How does this chapter open? With these two words,  “Now Sarai . . .” (v.1). How often do you find Sarai’s name in the first half of the 16 verses of this chapter? Seven times, almost once for every verse. Then in the second half, in the last eight verses, how often is Sarai referred to? Not once. And Abram? Not once. They thought they would have a son and it would be by the ‘rentawomb’ method of the maid-servant Hagar, but this was not Sarai’s son at all. Sarai has no part in any promise or blessing made to Hagar’s baby. That silence at the chapter’s denouement is God’s quiet rebuke of her and Abram for believing that they could devise a way that the extraordinary promise of God could be fulfilled.

Do you also notice this, that the Lord doesn’t make any appearance in the first half of this chapter? When he does appear then Abram and Sarai are not there. He has made himself known a number of times so far, but always to Abram, but at this juncture, after they have devised this fleshly scheme, God does not appear to Abram and his wife. Rather, he makes himself know to the one they cruelly treated. She is the one who sees the Lord, and Abram doesn’t. He was denied that blessing because of his unbelief. How tedious and tasteless the hours when Jesus no longer I see.

Do not grieve the Lord by your impatience. Do not seek ways of accomplishing what God alone is able to do. Men and women are born of God alone into his family. The new birth is his work in us. It is not mine to start. It is not yours. God alone does it in its conception and continuance. You must travail again in birth until you are born of God and he is born in you. When it doesn’t happen quickly enough in your children or your family or in the Sunday School or in the Young People’s meeting or in the congregation then do not try to take over. Don’t devise your own sure-fire guaranteed methods of getting new life into the ones you love. Trust the Lord who loves those people far better than you do. Trust the Lord who can do exceedingly abundantly above all you can ask or think.

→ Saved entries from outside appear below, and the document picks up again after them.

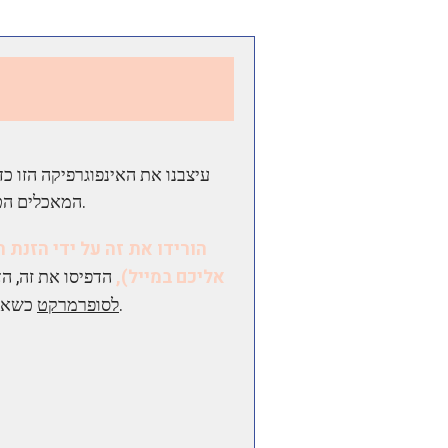
עיצבנו את האינפוגרפיקה הזו כ
המאכלים הטובים ביותר לאי-איזון הורמונלי.
הורידו את זה על ידי הזנת
אליכם במייל),
הדפיסו את זה, הד
כשאתם עושים את קניות השבועיות.
לסופרמרקט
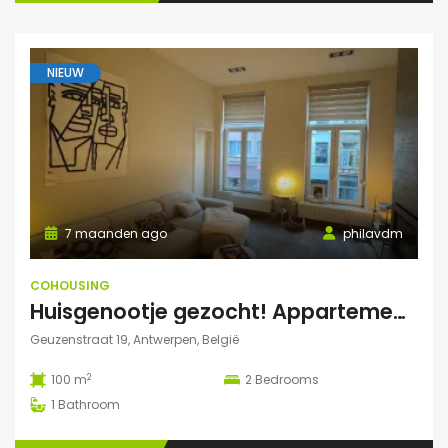
NIEUW
7 maanden ago
philavdm
COHOUSING
Huisgenootje gezocht! Appartement aan het Marnixplein, Antwerpen Zuid
Geuzenstraat 19, Antwerpen, België
2
100 m
2
Bedrooms
1
Bathroom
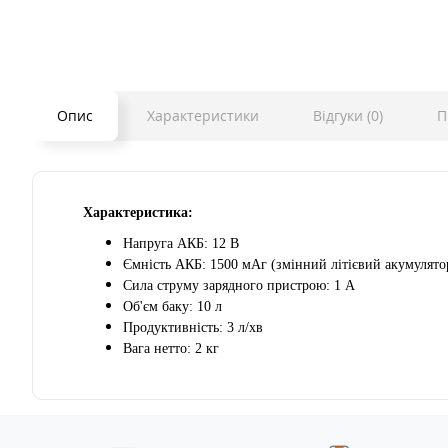
Опис
Характеристики
Відгуки (0)
П
Характеристика:
Напруга АКБ: 12 В
Ємність АКБ: 1500 мАг (змінний літієвий акумулято
Сила струму зарядного пристрою: 1 А
Об'єм баку: 10 л
Продуктивність: 3 л/хв
Вага нетто: 2 кг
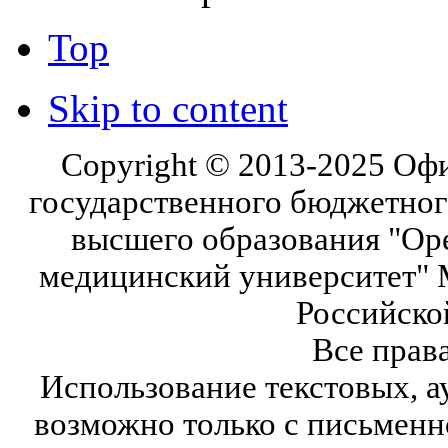
Top
Skip to content
Copyright © 2013-2025 Оф
государственного бюджетног
высшего образования "Ор
медицинский университет" 
Российско
Все прав
Использование текстовых, а
возможно только с письмен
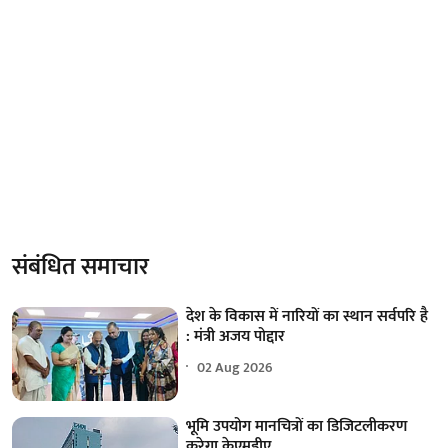
संबंधित समाचार
देश के विकास में नारियों का स्थान सर्वपरि है
: मंत्री अजय पोद्दार
02 Aug 2026
भूमि उपयोग मानचित्रों का डिजिटलीकरण
करेगा केएमडीए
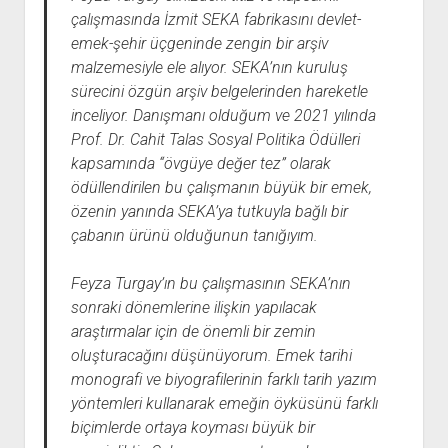
çalışmasında İzmit SEKA fabrikasını devlet-
emek-şehir üçgeninde zengin bir arşiv
malzemesiyle ele alıyor. SEKA’nın kuruluş
sürecini özgün arşiv belgelerinden hareketle
inceliyor. Danışmanı olduğum ve 2021 yılında
Prof. Dr. Cahit Talas Sosyal Politika Ödülleri
kapsamında “övgüye değer tez” olarak
ödüllendirilen bu çalışmanın büyük bir emek,
özenin yanında SEKA’ya tutkuyla bağlı bir
çabanın ürünü olduğunun tanığıyım.
Feyza Turgay’ın bu çalışmasının SEKA’nın
sonraki dönemlerine ilişkin yapılacak
araştırmalar için de önemli bir zemin
oluşturacağını düşünüyorum. Emek tarihi
monografi ve biyografilerinin farklı tarih yazım
yöntemleri kullanarak emeğin öyküsünü farklı
biçimlerde ortaya koyması büyük bir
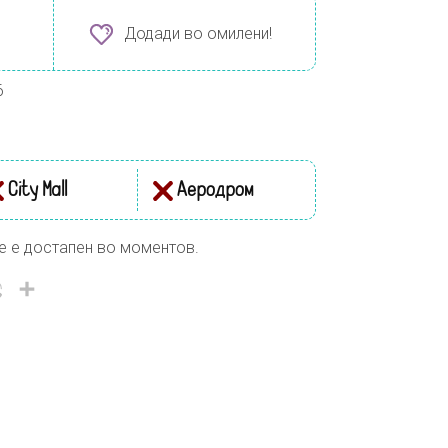
Додади во омилени!
6
City Mall
Аеродром
е е достапен во моментов.
il
Viber
Share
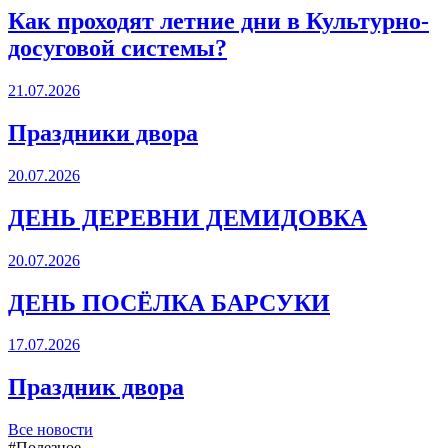
Как проходят летние дни в Культурно-
досуговой системы?
21.07.2026
Праздники двора
20.07.2026
ДЕНЬ ДЕРЕВНИ ДЕМИДОВКА
20.07.2026
ДЕНЬ ПОСЁЛКА БАРСУКИ
17.07.2026
Праздник двора
Все новости
#Полезное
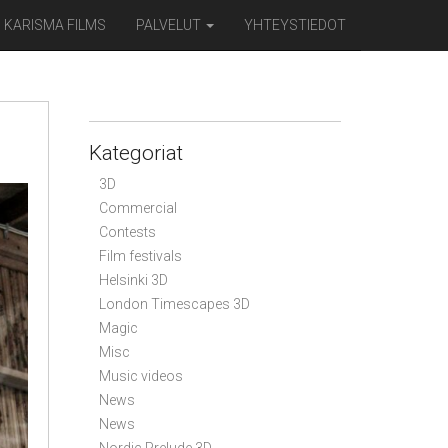
KARISMA FILMS
PALVELUT
YHTEYSTIEDOT
Kategoriat
3D
Commercial
Contests
Film festivals
Helsinki 3D
London Timescapes 3D
Magic
Misc
Music videos
News
News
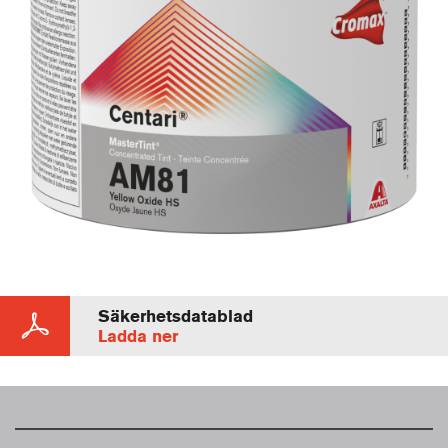
Säkerhetsdatablad
Ladda ner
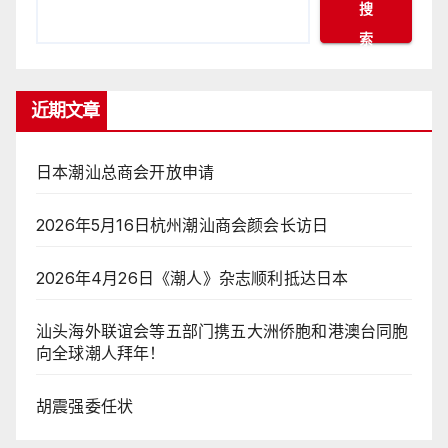
搜
索
近期文章
日本潮汕总商会开放申请
2026年5月16日杭州潮汕商会颜会长访日
2026年4月26日《潮人》杂志顺利抵达日本
汕头海外联谊会等五部门携五大洲侨胞和港澳台同胞
向全球潮人拜年！
胡震强委任状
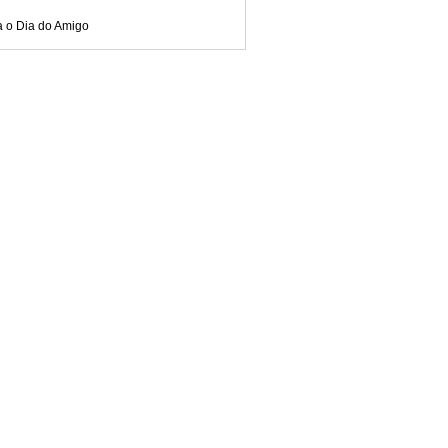
a o Dia do Amigo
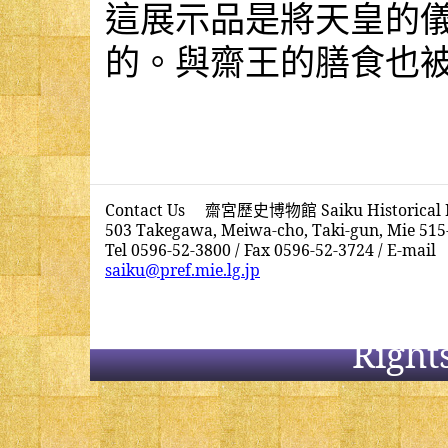
這展示品是將天皇的
的。與齋王的膳食也
Contact Us 齋宮歷史博物館 Saiku Historical
503 Takegawa, Meiwa-cho, Taki-gun, Mie 515
Tel 0596-52-3800 / Fax 0596-52-3724 / E-mail
saiku@pref.mie.lg.jp
Copyright(C) 2017 Sa
Right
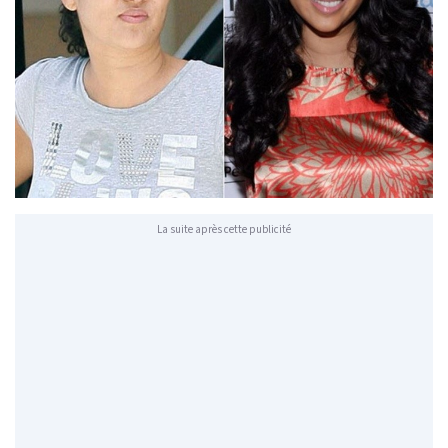
La suite après cette publicité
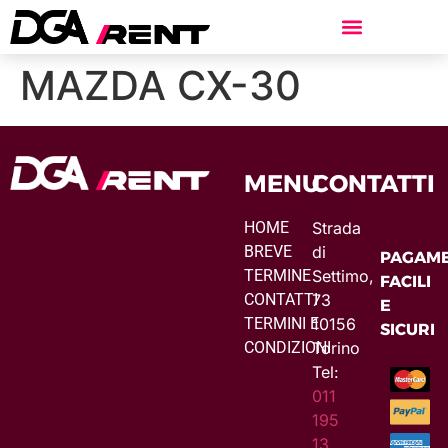
MAZDA CX-30
MENU
CONTATTI
HOME
Strada
BREVE
di
PAGAME
TERMINE
Settimo,
FACILI
CONTATTI
73
E
TERMINI E
10156
SICURI
CONDIZIONI
Torino
Tel:
011
195
13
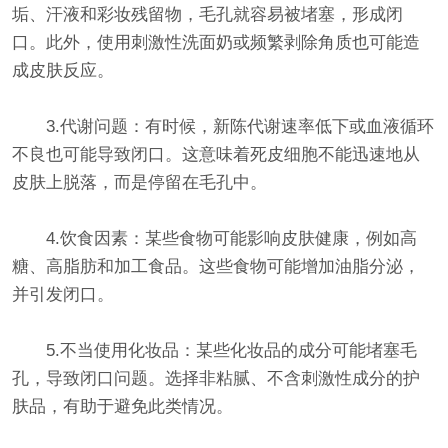
垢、汗液和彩妆残留物，毛孔就容易被堵塞，形成闭
口。此外，使用刺激性洗面奶或频繁剥除角质也可能造
成皮肤反应。
3.代谢问题：有时候，新陈代谢速率低下或血液循环
不良也可能导致闭口。这意味着死皮细胞不能迅速地从
皮肤上脱落，而是停留在毛孔中。
4.饮食因素：某些食物可能影响皮肤健康，例如高
糖、高脂肪和加工食品。这些食物可能增加油脂分泌，
并引发闭口。
5.不当使用化妆品：某些化妆品的成分可能堵塞毛
孔，导致闭口问题。选择非粘腻、不含刺激性成分的护
肤品，有助于避免此类情况。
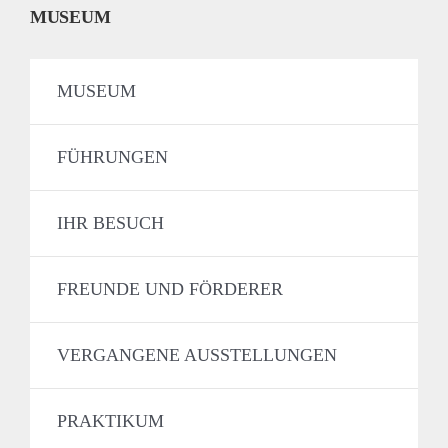
MUSEUM
MUSEUM
FÜHRUNGEN
IHR BESUCH
FREUNDE UND FÖRDERER
VERGANGENE AUSSTELLUNGEN
PRAKTIKUM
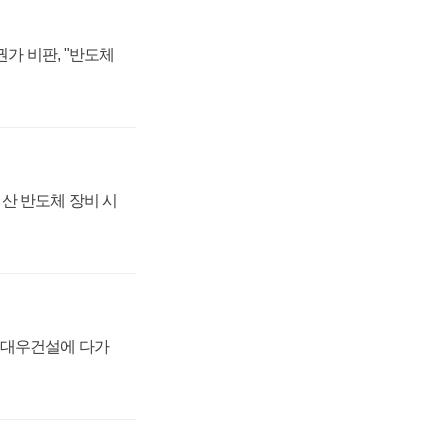
가 비판, "반도체
산 반도체 장비 시
·대우건설에 다가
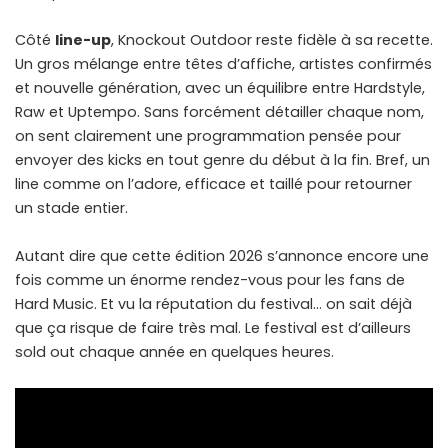
Côté
line-up
, Knockout Outdoor reste fidèle à sa recette.
Un gros mélange entre têtes d’affiche, artistes confirmés
et nouvelle génération, avec un équilibre entre Hardstyle,
Raw et Uptempo. Sans forcément détailler chaque nom,
on sent clairement une programmation pensée pour
envoyer des kicks en tout genre du début à la fin. Bref, un
line comme on l’adore, efficace et taillé pour retourner
un stade entier.
Autant dire que cette édition 2026 s’annonce encore une
fois comme un énorme rendez-vous pour les fans de
Hard Music. Et vu la réputation du festival… on sait déjà
que ça risque de faire très mal. Le festival est d’ailleurs
sold out chaque année en quelques heures.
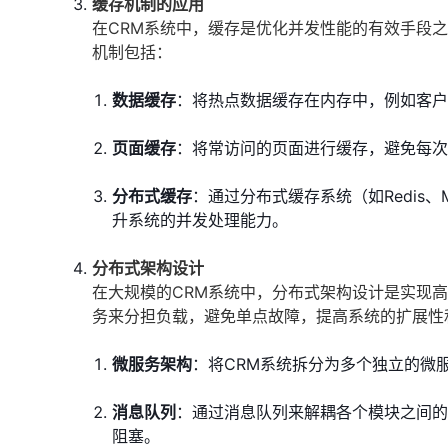
缓存机制的应用
在CRM系统中，缓存是优化并发性能的有效手段
机制包括：
数据缓存
：将热点数据缓存在内存中，例如客户
页面缓存
：将常访问的页面进行缓存，避免每次
分布式缓存
：通过分布式缓存系统（如Redis
升系统的并发处理能力。
分布式架构设计
在大规模的CRM系统中，分布式架构设计是实现
务来分担负载，避免单点故障，提高系统的扩展性
微服务架构
：将CRM系统拆分为多个独立的微
消息队列
：通过消息队列来解耦各个模块之间的
阻塞。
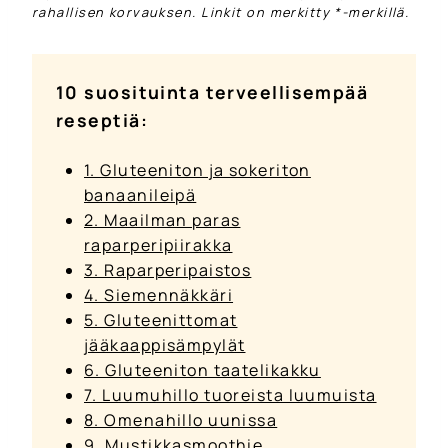
rahallisen korvauksen. Linkit on merkitty *-merkillä.
10 suosituinta terveellisempää
reseptiä:
1. Gluteeniton ja sokeriton
banaanileipä
2. Maailman paras
raparperipiirakka
3. Raparperipaistos
4. Siemennäkkäri
5. Gluteenittomat
jääkaappisämpylät
6. Gluteeniton taatelikakku
7. Luumuhillo tuoreista luumuista
8. Omenahillo uunissa
9. Mustikkasmoothie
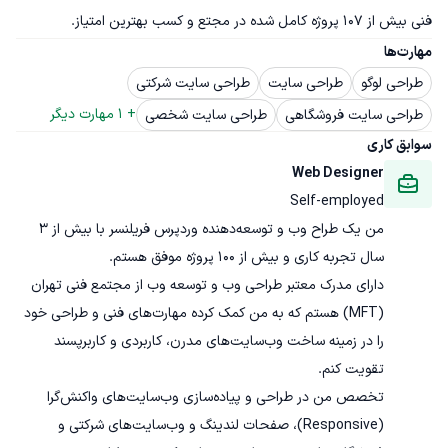
فنی بیش از 107 پروژه کامل شده در مجتع و کسب بهترین امتیاز.
مهارت‌ها
طراحی لوگو
طراحی سایت
طراحی سایت شرکتی
+ 
1
 مهارت دیگر
طراحی سایت فروشگاهی
طراحی سایت شخصی
سوابق کاری
Web Designer
Self-employed
من یک طراح وب و توسعه‌دهنده وردپرس فریلنسر با بیش از ۳ 
دارای مدرک معتبر طراحی وب و توسعه وب از مجتمع فنی تهران 
(MFT) هستم که به من کمک کرده مهارت‌های فنی و طراحی خود 
را در زمینه ساخت وب‌سایت‌های مدرن، کاربردی و کاربرپسند 
تخصص من در طراحی و پیاده‌سازی وب‌سایت‌های واکنش‌گرا 
(Responsive)، صفحات لندینگ و وب‌سایت‌های شرکتی و 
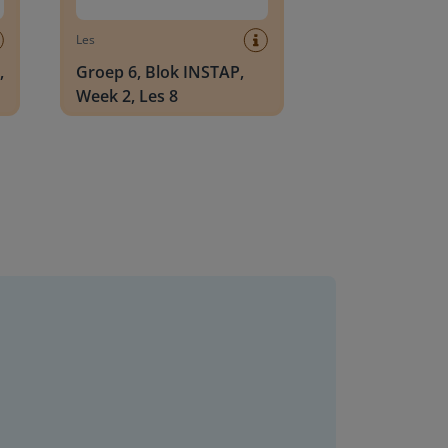
Les
,
Groep 6, Blok INSTAP,
Week 2, Les 8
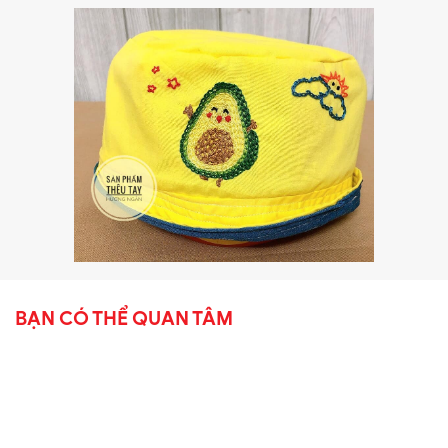
BẠN CÓ THỂ QUAN TÂM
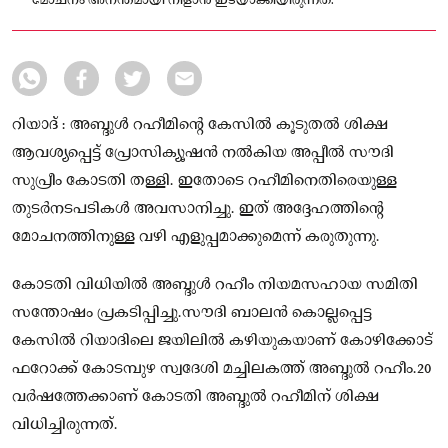
മോചനം അനന്തമായി നീളാൻ ഇടയാക്കിയിരുന്നത്​​.
റിയാദ് : അബ്ദുൾ റഹീമിന്റെ കേസിൽ കൂടുതൽ ശിക്ഷ
ആവശ്യപ്പെട്ട് പ്രോസിക്യൂഷൻ നൽകിയ അപ്പീൽ സൗദി
സുപ്രീം കോടതി തള്ളി. ഇതോടെ റഹീമിനെതിരെയുള്ള
തുടർനടപടികൾ അവസാനിച്ചു. ഇത് അദ്ദേഹത്തിന്റെ
മോചനത്തിനുള്ള വഴി എളുപ്പമാക്കുമെന്ന് കരുതുന്നു.
കോടതി വിധിയിൽ അബ്ദുൾ റഹീം നിയമസഹായ സമിതി
സന്തോഷം പ്രകടിപ്പിച്ചു.സൗദി ബാലൻ കൊല്ലപ്പെട്ട
കേസിൽ റിയാദിലെ ജയിലിൽ കഴിയുകയാണ് കോഴിക്കോട്
ഫറോക്ക് കോടമ്പുഴ സ്വദേശി മച്ചിലകത്ത് അബ്ദുൽ റഹീം.20
വര്‍ഷത്തേക്കാണ് കോടതി അബ്ദുൽ റഹീമിന് ശിക്ഷ
വിധിച്ചിരുന്നത്.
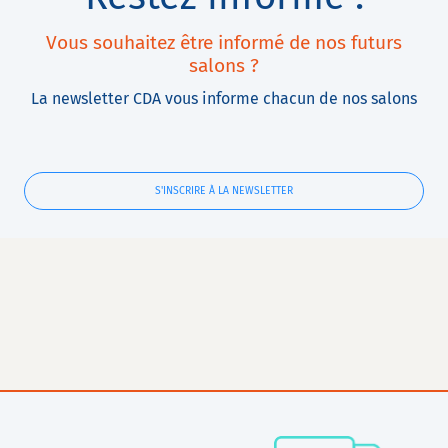
Vous souhaitez être informé de nos futurs
salons ?
La newsletter CDA vous informe chacun de nos salons
S'INSCRIRE À LA NEWSLETTER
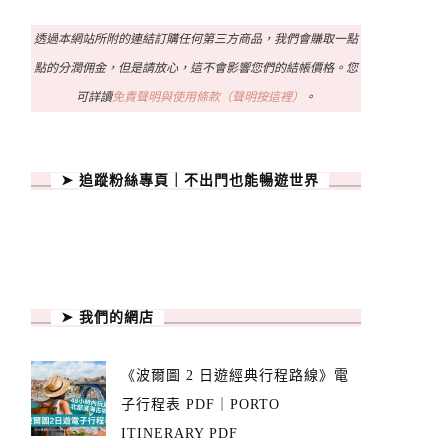
透過本網站所附的連結訂購任何第三方商品，我們會賺取一點
點的分潤佣金，但是請放心，這不會影響您們的結帳價格。您
可詳讀
免責聲明與使用條款（聲明按這裡）
。
➤ 追蹤粉絲專頁｜不出門也能暢遊世界
➤ 我們的網店
《波爾圖 2 日遊經典行程路線》電
子行程表 PDF｜PORTO
ITINERARY PDF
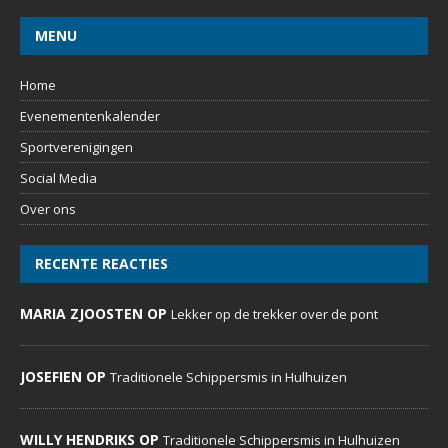
MENU
Home
Evenementenkalender
Sportverenigingen
Social Media
Over ons
RECENTE REACTIES
MARIA ZJOOSTEN OP
Lekker op de trekker over de pont
JOSEFIEN OP
Traditionele Schippersmis in Hulhuizen
WILLY HENDRIKS OP
Traditionele Schippersmis in Hulhuizen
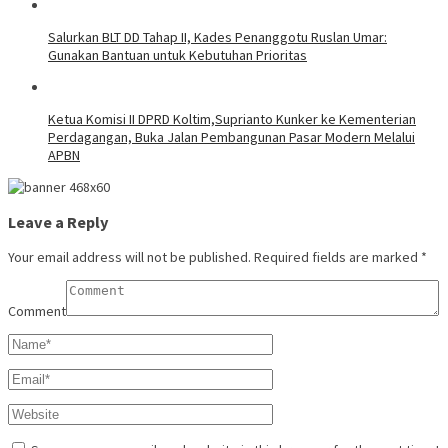
Salurkan BLT DD Tahap II, Kades Penanggotu Ruslan Umar:
Gunakan Bantuan untuk Kebutuhan Prioritas
Ketua Komisi II DPRD Koltim,Suprianto Kunker ke Kementerian
Perdagangan, Buka Jalan Pembangunan Pasar Modern Melalui
APBN
Leave a Reply
Your email address will not be published.
Required fields are marked
*
Comment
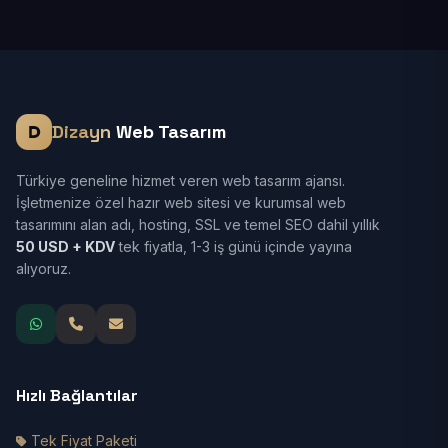
Dizayn
Web Tasarım
Türkiye geneline hizmet veren web tasarım ajansı.
İşletmenize özel hazır web sitesi ve kurumsal web
tasarımını alan adı, hosting, SSL ve temel SEO dahil yıllık
50 USD + KDV
tek fiyatla, 1-3 iş günü içinde yayına
alıyoruz.
Hızlı Bağlantılar
Tek Fiyat Paketi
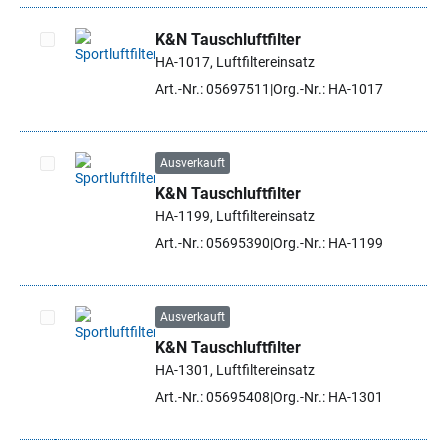
K&N Tauschluftfilter
HA-1017, Luftfiltereinsatz
Artikel auswählen
Art.-Nr.: 05697511
Org.-Nr.: HA-1017
Ausverkauft
K&N Tauschluftfilter
Artikel auswählen
HA-1199, Luftfiltereinsatz
Art.-Nr.: 05695390
Org.-Nr.: HA-1199
Ausverkauft
K&N Tauschluftfilter
Artikel auswählen
HA-1301, Luftfiltereinsatz
Art.-Nr.: 05695408
Org.-Nr.: HA-1301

Abram didn’t need to produce the promised Seed by his own wit or his own strength. He needed God to come and do what he had decided to do. He needed God to give him assurance that he was in control, and he was able to work how and when he chose to. Do you see that after all these machinations of Sarai and Abram and Hagar, after all these attempts to work out their situation, that as regards the fulfilment of the promises of the covenant, Abram is right back where he started from? He hasn’t taken one step forward towards obtaining God’s promise. He has certainly had new troubles, much tension and guilt, but he is not a single step forward in the progress of redemption because God is going to do things his way not Abram’s way.

You know we pray after so many sermons, “Thank you, Lord, for saying this to me, and now I’m going to do something about it,” and that is good, but this passage reminds us again that God is not dependent on our strategizing and scheming. God will bring about his purposes without our injecting our own nifty new ideas and innovations and inventions. This passage teaches us that we must not only trust God’s promise, but we must obtain God’s promises in the way, and by the methods which he sets out for us to use. May God help us do so.